Confusion matrix diagram of the model. (a) Multi-category confusion matrix. (b) Binary confusion matrix.

Figure 14 depicts comparison between the obfuscation matrix plots of the proposed DQN + RFE model and the DT + RFE model. The figure on the left depicts the actual number of obfuscation matrix plots for each category, with Normal having the most, DoS/DDoS having the second most, and Web and Injection having extremely few samples, with Injection having just 11 examples. The middle and right graphs compare the confusion matrices of the two models. The overall prediction results of DQN for many categories are comparable to those of DT, however for the Infilteration category, the prediction accuracy of our suggested model has increased from 0.14 to 0.31, indicating that our proposed model is superior.

Figure 14
figure 14

Comparison chart of the two models' multi-category confusion matrix. The left graph shows the actual number of predictions for each classification.
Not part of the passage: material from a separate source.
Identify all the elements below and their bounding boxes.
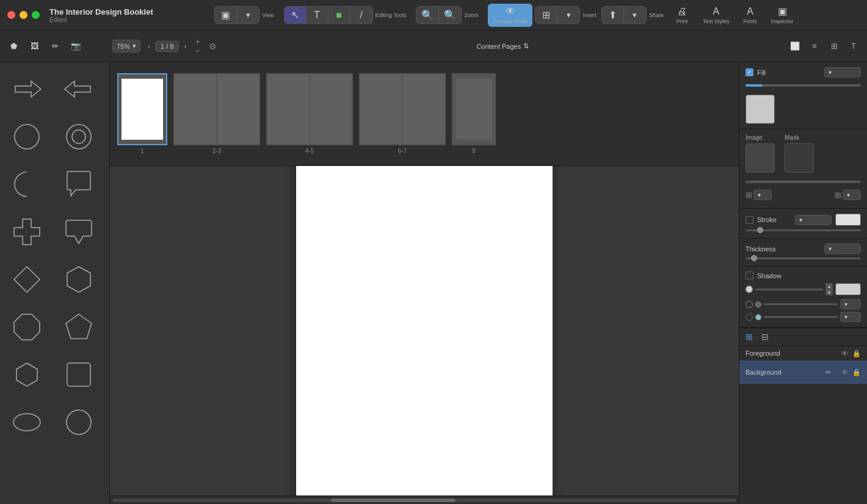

The right plot shows the DQN and DT multi-category confusion matrix, respectively.

Comparison of different methods

In this section, the performance of the ID-RDRL model is compared with some ML models that have been applied to the CSE-CIC-IDS2018 dataset, such as MLP, CNN, Logistic Regression, DDQN and SVM ML models.
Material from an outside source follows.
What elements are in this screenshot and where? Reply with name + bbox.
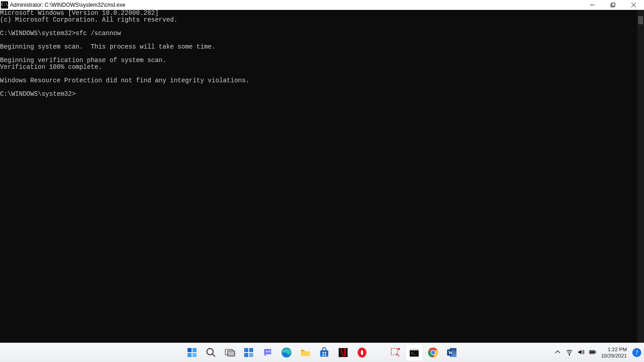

The performance of our proposed model compared to other ML methods on the CSE-CIC-IDS2018 dataset is displayed in Table 6. Our suggested DQN-RFE technique outperforms the competition, increasing accuracy by 2% and F1-score by 1.6% compared to the second-best performing approach XGBoost, where the Naive Bayes model is separated into Gaussion-NB, Bernoulli-NB, and MultinomialNB models. Their results are all dismal, whilst the other models perform rather well; XGBoost is a new ML model introduced in the past few years, and its performance is second only to our suggested model.

Table 6 Comparison of prediction performance and running time of multiple models.
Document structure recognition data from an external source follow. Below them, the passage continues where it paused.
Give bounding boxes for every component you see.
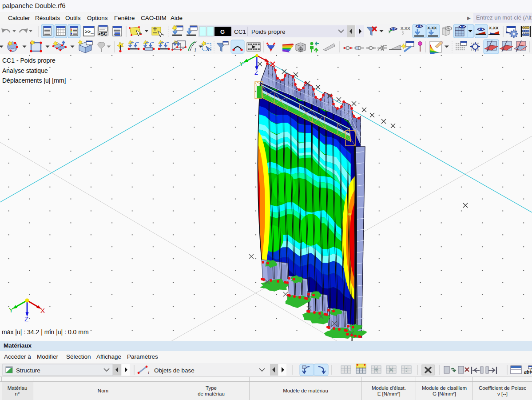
- svg-text:G: G: [220, 28, 225, 35]
- svg-text:Z: Z: [24, 315, 28, 323]
- svg-text:I: I: [194, 48, 196, 52]
- svg-text:X.XX: X.XX: [401, 26, 410, 31]
- svg-text:Structure: Structure: [16, 367, 40, 374]
- svg-text:Y: Y: [239, 60, 243, 67]
- svg-text:X.XX: X.XX: [489, 25, 499, 30]
- svg-text:>>_: >>_: [85, 29, 94, 35]
- svg-text:CC1: CC1: [234, 28, 246, 35]
- svg-text:X: X: [40, 307, 45, 314]
- svg-text:X.XX: X.XX: [427, 25, 437, 30]
- svg-text:>SC: >SC: [98, 31, 107, 36]
- svg-text:Poids propre: Poids propre: [251, 28, 286, 35]
- svg-text:Y: Y: [9, 306, 13, 314]
- svg-text:Objets de base: Objets de base: [154, 367, 195, 374]
- svg-text:fx: fx: [530, 368, 532, 374]
- svg-text:Z: Z: [254, 69, 258, 76]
In the final column of Table 5, we compare the running time of each model and find that the performance of models with short running times is generally poor, whereas the performance of models with lengthy running times is significantly better. The Random Forest model has the longest duration at 300 ms, which is two orders of magnitude larger than the NB series model with the smallest runtime, indicating that the longer the runtime of a model, the better its performance. Our suggested model utilizes around the average of all compared models or 32.9 ms. This is mostly due to the implementation of the RFE feature selection approach, which eliminates 80% of duplicate features and drastically reduces the computation required for the model prediction process.

Conclusion

In this paper, we propose an ID-RDRL method based on the feature selection (RFE) method and deep reinforcement learning, validate the model’s performance using the CSE-CIC-IDS2018 dataset, and compare ID-RDRL with traditional machine learning methods in terms of accuracy, F1-Score, and running time. First, RFE can choose the ideal feature subset of the original data and eliminate around 80% of the redundant features in the CSE-CIC-IDS2018 dataset meanwhile combining DT and RFE can accelerate the feature selection process; Second, the reward setting R and the learning discount factor are critical to the performance of the model in deep reinforcement learning; Third, our suggested ID-RDRL model can be useful, and our model enables IDS to work more effectively than standard machine learning approaches.

Since feature selection approaches are critical to the performance of IDS, the initial results indicate various possibilities for future research. However, how can automatically and dynamically select feature combinations be determined? Can a DRL with several bits of intelligence facilitate a more robust interaction between the cyber-attack classifier and the surrounding environment? Future research will address these issues to enhance the performance of IDSs and their applicability to datasets.